- US futures slid on Tuesday after sharp falls on Monday, with
tech stocks the worst-hit. Inflation fears returned to the fore ahead of key data, despite a weak jobs report on Friday.- Higher inflation weighs on stocks whose full earnings potential lies some way in the future.
US futures dropped on Tuesday, after a sharp sell-off in technology stocks the previous day, as worries over rising inflation returned to shake investors' faith in sky-high valuations.
Asian stocks dropped overnight and European equities fell in early trading. Oil prices slipped as traders weighed up an easing of disruptions in the US, while the dollar hovered at 5-month lows.
Futures for the tech-heavy Nasdaq 100 index dropped 1.22% on Tuesday, following a 2.63% plunge on Monday - its largest one day fall since mid-March. Fears over rising inflation have been hitting tech stocks in particular by denting the appeal of companies whose full earnings potential lies some way in the future.

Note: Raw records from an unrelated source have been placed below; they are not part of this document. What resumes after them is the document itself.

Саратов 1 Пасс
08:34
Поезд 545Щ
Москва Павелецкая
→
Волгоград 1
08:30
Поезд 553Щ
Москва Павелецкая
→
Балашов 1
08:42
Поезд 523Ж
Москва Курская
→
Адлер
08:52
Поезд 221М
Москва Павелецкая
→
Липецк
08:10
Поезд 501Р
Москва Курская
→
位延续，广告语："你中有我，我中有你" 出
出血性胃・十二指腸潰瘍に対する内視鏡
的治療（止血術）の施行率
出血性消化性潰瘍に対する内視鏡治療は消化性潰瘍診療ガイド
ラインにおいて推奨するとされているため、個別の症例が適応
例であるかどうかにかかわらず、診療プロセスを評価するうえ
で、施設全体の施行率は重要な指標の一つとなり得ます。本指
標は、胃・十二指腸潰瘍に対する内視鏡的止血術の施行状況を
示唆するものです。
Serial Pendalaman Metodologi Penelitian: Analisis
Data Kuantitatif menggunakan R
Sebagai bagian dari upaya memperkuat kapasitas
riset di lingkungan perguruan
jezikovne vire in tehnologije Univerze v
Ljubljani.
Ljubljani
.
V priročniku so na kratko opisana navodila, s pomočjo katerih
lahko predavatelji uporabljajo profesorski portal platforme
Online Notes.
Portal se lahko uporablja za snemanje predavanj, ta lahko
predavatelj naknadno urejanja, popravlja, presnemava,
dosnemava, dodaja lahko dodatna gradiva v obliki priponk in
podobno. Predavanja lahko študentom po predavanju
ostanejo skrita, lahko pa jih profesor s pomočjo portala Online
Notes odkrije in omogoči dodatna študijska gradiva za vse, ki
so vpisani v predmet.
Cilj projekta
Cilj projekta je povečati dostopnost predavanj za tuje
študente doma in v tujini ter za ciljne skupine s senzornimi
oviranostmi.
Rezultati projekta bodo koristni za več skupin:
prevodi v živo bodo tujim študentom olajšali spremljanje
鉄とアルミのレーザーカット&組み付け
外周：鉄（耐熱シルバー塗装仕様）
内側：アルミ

S&P 500 futures were down 0.75% after the index fell 1.04% on Monday. Meanwhile, Dow Jones futures were off by 0.49% after the index slipped just 0.1% on Monday, having benefited from a rotation into stocks such as industrials and financials that stand to benefit when growth and inflation are higher.

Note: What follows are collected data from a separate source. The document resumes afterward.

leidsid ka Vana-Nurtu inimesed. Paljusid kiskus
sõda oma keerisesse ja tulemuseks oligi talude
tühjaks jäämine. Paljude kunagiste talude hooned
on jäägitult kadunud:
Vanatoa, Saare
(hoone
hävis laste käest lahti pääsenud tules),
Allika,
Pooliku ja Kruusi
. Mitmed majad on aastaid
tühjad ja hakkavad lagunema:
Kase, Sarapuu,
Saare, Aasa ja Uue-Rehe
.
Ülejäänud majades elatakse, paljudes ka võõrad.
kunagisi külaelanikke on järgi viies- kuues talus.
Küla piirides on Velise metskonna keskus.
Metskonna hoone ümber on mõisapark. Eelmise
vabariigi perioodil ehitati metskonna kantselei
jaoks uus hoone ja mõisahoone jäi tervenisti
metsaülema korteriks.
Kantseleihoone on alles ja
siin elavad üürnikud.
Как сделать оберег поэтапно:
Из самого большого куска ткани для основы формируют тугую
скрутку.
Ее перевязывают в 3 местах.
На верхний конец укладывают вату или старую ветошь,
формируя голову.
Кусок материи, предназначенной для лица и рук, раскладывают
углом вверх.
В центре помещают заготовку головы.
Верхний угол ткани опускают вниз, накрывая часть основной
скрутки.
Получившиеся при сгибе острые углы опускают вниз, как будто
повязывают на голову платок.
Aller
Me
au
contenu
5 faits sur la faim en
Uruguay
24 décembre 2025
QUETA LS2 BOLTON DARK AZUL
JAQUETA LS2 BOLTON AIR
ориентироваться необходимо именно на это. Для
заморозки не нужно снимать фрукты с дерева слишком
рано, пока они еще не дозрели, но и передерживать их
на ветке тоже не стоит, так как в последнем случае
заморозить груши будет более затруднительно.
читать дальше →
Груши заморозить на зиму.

Monday and Tuesday's jitters marked a sharp change from the narrative that built up among traders and investors on Friday, when a much worse than expected US jobs report quelled fears of inflation and helped stocks.
"All the talk was of ebbing inflation fears after Friday's mammoth nonfarm payrolls miss," Jeffrey Halley, senior market analyst at trading platform Oanda, said. "Yet overnight, the inflation ghoul reappeared as US yields moved higher, and technology stocks were hammered."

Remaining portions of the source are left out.